Bankers Criticize Plan to Curb Realty Loans
Stung by the implication that they are incapable of safe lending, bankers took issue with a proposal in Congress to reimpose old-time loan-to-value standards for real estate lending.
The proposal to overturn the 1982 deregulation of real estate lending was attached to the Senate banking bill by Sen. Timothy E. Wirth, D-Colo.
It could result in a ban on loans for projects in excess of 80% of value and could impose standards as low as 60% for some loans.
Bankers argue that such restrictions are out of step with a volatile real estate market and point the finger of blame in the wrong direction.
"Value is a moving target," said William S. Fruit, executive vice president of Signet Bank-Virginia, one of several bankers to argue that imposing an 80% loan-to-value standard on real estate deals would be irrelevant to today's problem.
Mr. Fruit laid much of the slide in real estate on unexpected weakness in the economy. He said that what is needed, if anything, is a "better crystal ball."

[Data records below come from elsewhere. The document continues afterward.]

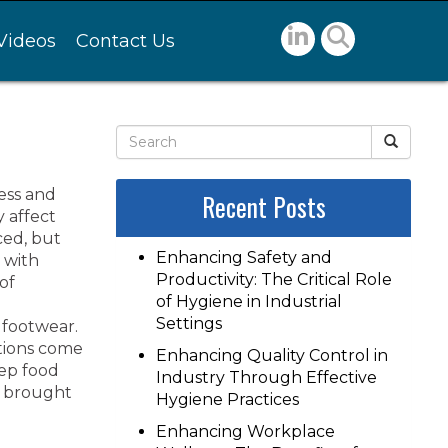
Videos
Contact Us
ness and
Recent Posts
 affect
ced, but
Enhancing Safety and
 with
Productivity: The Critical Role
of
of Hygiene in Industrial
Settings
 footwear.
ations come
Enhancing Quality Control in
eep food
Industry Through Effective
s brought
Hygiene Practices
Enhancing Workplace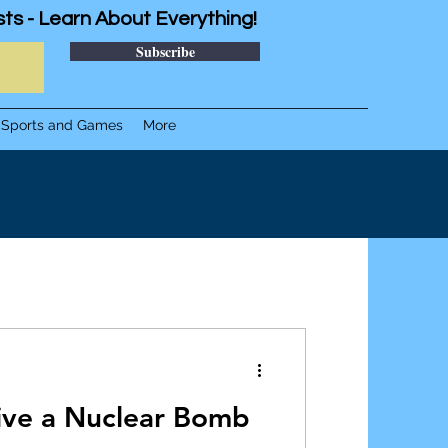
sts - Learn About Everything!
Subscribe
Sports and Games
More
vive a Nuclear Bomb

Proponents of the Wirth provision, including some key senators and the chairman of the Federal Deposit Insurance Corp., L. William Seidman, say the loans giving banks trouble now would never have been made under the old standards. But bankers disputed that.
"We can look at these loans in hindsight and say they were 100% loan to value," said Robert J. Eisenberg, president of Broadwater Financial Inc., a bank consulting firm in Boston. But "the same loans in 1986 to 1988 were [judged by regulators to be] successfully collateralized. It was only when the markets started to soften" that the loans appeared to violate the old standards.
"The banks were making a lot of their loans based upon what appraisals said," agreed Kevin J. McCullagh, senior vice president of Mellon Bank Corp. He said banks were the victim of "a bull market for real estate" in which wildly optimistic assumptions prevailed.
The trick, the bankers said, is to look at economic trends, market data, and other criteria in addition to appraised value. "Bankers such as myself are wrestling with it on a daily basis," siad Mr. Fruit.
Mr. Eisenberg asserted that regulators "cut the legs out from under" the industry by tightening credit in response to a softening market. The correct response, he said, would be to pump liquidity into real estate, just as the regulators pumped liquidity into the stock market in response to the crash of 1987.
Some bankers concede a need for Mr. Wirth's restrictions down the road, if not today. Ralph M. Carestio, executive vice president of KeyCorp said he agreed that loan-to-value relationships "got out of whack" in the 1980s. Although reimposing the standards is a "non-event" in today's comatose lending market, it may eventually pay off, he said.
"In five to seven to eight years, there'll be a real estate market again," he said, and restraints on overoptimistic lending will be needed.